The community app was developed together with Gatwick itself as a way to replace its previous SMS-based alerting system which, among other things, was proving to be prohibitively expensive. The solution has since been adopted by 12 other airports across the world, including Edinburgh, Milan and the aforementioned Dubai.

According to Uiorean, the solution has evolved considerably since it was launched, providing a means for not just the dissemination of data but also – in the app’s next iteration – for its collection. This will allow staff themselves to provide real-time updates by reporting faults, issues around readiness checks and so on.

Speaking of the apparently endless, and often surprising, potential of the technology, he says: “Some interesting use-cases have come up, particularly with VisionAir. As you might imagine, one of the features of the app is letting people know where the nearest emergency exit is, something which thankfully doesn’t get used very often.

“In Dubai, however, it gets used five times a day because it can also point to the nearest prayer-room. I’d like to claim that I came up with that, but I didn’t.”

Linking it all together
As well as its current innovative use of data to keep staff and customers informed, Gatwick has also evolved its control room operations through the use of APD’s software-only Cortex ICCS (integrated communication control system) solution.

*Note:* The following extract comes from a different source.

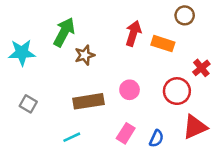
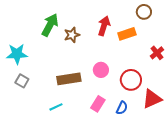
orange rectangle: (163, 44) -> (127, 34), turned -36
cyan star: (22, 53) -> (17, 54), moved
brown star: (85, 55) -> (72, 35), moved
red circle: (177, 91) -> (131, 80), moved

Designed to be adaptable across numerous verticals, Cortex enables users to consolidate the different aspects of their internal business comms effort onto a single digital system. According to the company’s managing director Mike Isherwood, it has proved particularly useful in an airport environment because of the disparate nature of the tasks that need to be carried out by ground staff, as well as the potential number of different systems deployed across a single site.

Regarding its use at Gatwick in particular, he says: “Communications taking place in the airport go straight through Cortex. That could be anything from two-way radio comms between staff on-site, a passenger calling for assistance at a help point, to communication with on-site emergency services.

“It also links elements such as access control, lifts and the CCTV system, something which is crucial when it comes to monitoring any security or terrorist-related situations. Gatwick wanted something incredibly flexible, which could be used as part of a 360-degree solution. That’s what we gave them.”

According to Isherwood, Cortex interacts with new and pre-existing legacy hardware (for instance, digital or analogue radio, telephone switches and so on) via the use of what he calls a ‘conversion module’. It subsequently ‘virtualises’ communications infrastructure, making it accessible all in one place through the use of a touchscreen, anywhere in the world.

Speaking of the interface itself, he says: “Every layout is bespoke to the organisation. Customers can drag and drop widgets, to create the perfect interface for individual users or different roles. It is also adaptive so it fits laptops, desktops and tablets.”

He continues: “With any system, the first thing we do before we even think about installation is to sit down with the client and work out exactly what they want to achieve. This means looking at the technology they already have, which with Gatwick was essentially based around a 20-year-old Ericsson dealer board.

“For me, the really important bit comes in understanding how the organisation functions operationally, and we then look at how we can improve or complement the existing processes.

“After carrying out the initial low-level design process, we model their pre-existing workflow as part of a broader consultancy effort. The product is designed to be modular, so the customer only pays for what they use. If you don’t have CCTV, we don’t add it.”

Commercial aviation is currently facing numerous challenges, ranging from questions around commercial viability to the seemingly never-ending threat from global terrorism. Thankfully, digital comms technology is proving invaluable in helping to make sure everything functions as it should when it comes to getting passengers in the air.